Se refiere este jugador que no ha llegado a debutar con el primer equipo a que ha pasado un año en blanco, debido a que no aceptó la oferta de renovación presentada por la directiva de Josu Urrutia, y ésta decidió que no disputaría ni un minuto, orden que Berizzo asumió. Con el cambio de equipo de gobierno en Ibaigane, Aitor Elizegi y Rafa Alkorta realizaron un intento para reconducir la situación, pero resultó infructuoso. Remiro ya tenía pensado marcharse, y se negó a prolongar el contrato. De ahí que no haya disputado ni un minuto y se vaya a la Real, aunque en su nota no hace referencia a por que equipo fichará. Se limita a: «Busco nuevos retos ilusiones que me permitan seguir mi camino y hacer lo que más me gusta, jugar al fútbol y realizarme como jugador».

Después de lograr el ascenso en calidad de cedido con el Huesca, el navarro regresó a Bilbao. Y se encontró con Kepa y con Iago. Él, sin embargo, dejó claras sus intenciones: «No vengo a ser el suplente de nadie», dijo en una entrevista con este periódico. Pero, con la permanencia del ahora portero del Chelsea, se veía condenado a ese papel. Sin embargo, las piezas fueron cayendo. El de Ondarroa se marchó a Inglaterra. Y Herrerín se lesionó en la pretemporada. ¿Qué ocurrió? Pues que Remiro se convertía en el teórico titular y que Unai Simón, cedido en el Elche, tenía que regresar. Y se llega el primer partido de la Liga. En San Mamés, contra el Leganés. Y salta la sorpresa. Remiro, ni convocado. ¿Por qué? Por no renovar con el Athletic, como indicó Berizzo.

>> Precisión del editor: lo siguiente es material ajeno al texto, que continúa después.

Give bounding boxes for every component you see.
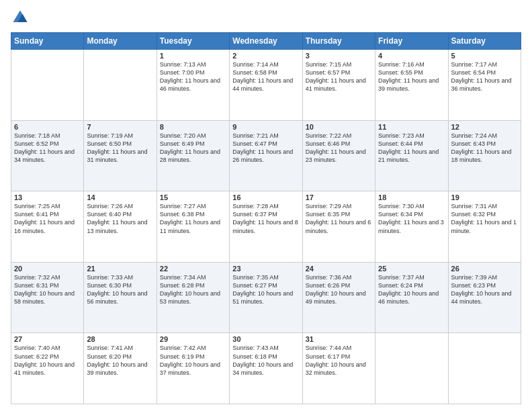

Las discrepancias para rechazar la renovación fueron económicas. Antes de concluir 2017, el Athletic le ofertó 650.000 euros. Poco después, pasó a poner sobre la mesa 800.000 euros, aunque no se le garantizaba formar parte de la primera plantilla. Seguía sin renovar. Hasta que con la marcha de Kepa se le propuso una ficha de un millón de euros, con aumentos de 100.000 euros en cada uno de sus cinco años de contrato. Tampoco, a pesar de que con una serie de incentivos podía llegar a las dos millones de euros.

De este modo, Urrutia y su equipo le dejaron en la grada. Elizegi trató de que renovara. Incluso Garitano dijo que era uno más. Pero se encontraron con un muro, como su antecesor. Y Remiro se marcha a la Real. Este miércoles dice adiós. «Hoy me despido de la que ha sido mi casa durante estos últimos 10 años. Quiero mostrar mi agradecimiento a la institución que me ha dado la posibilidad de cumplir el sueño de convertirme en futbolista profesional. Y a todas y cada una de las personas que me han ayudado a formarme como futbolista y a crecer como persona».

Y pasa a este curso: «Quiero hacer mención especial a mis técnicos esta temporada, Eduardo Berisso y Gaizka Garitano, excepcionales profesionales, empáticos y comprensivos, y a todos mis COMPAÑEROS, con mayúsculas, un auténtico grupo humano, que con tanto cariño y respeto me han tratado desde el primer momento. Y finalmente, cómo no, también a mi familia que siempre ha estado a mi lado y me apoyado en los momentos difíciles. A todos ellos, gracias de todo corazón».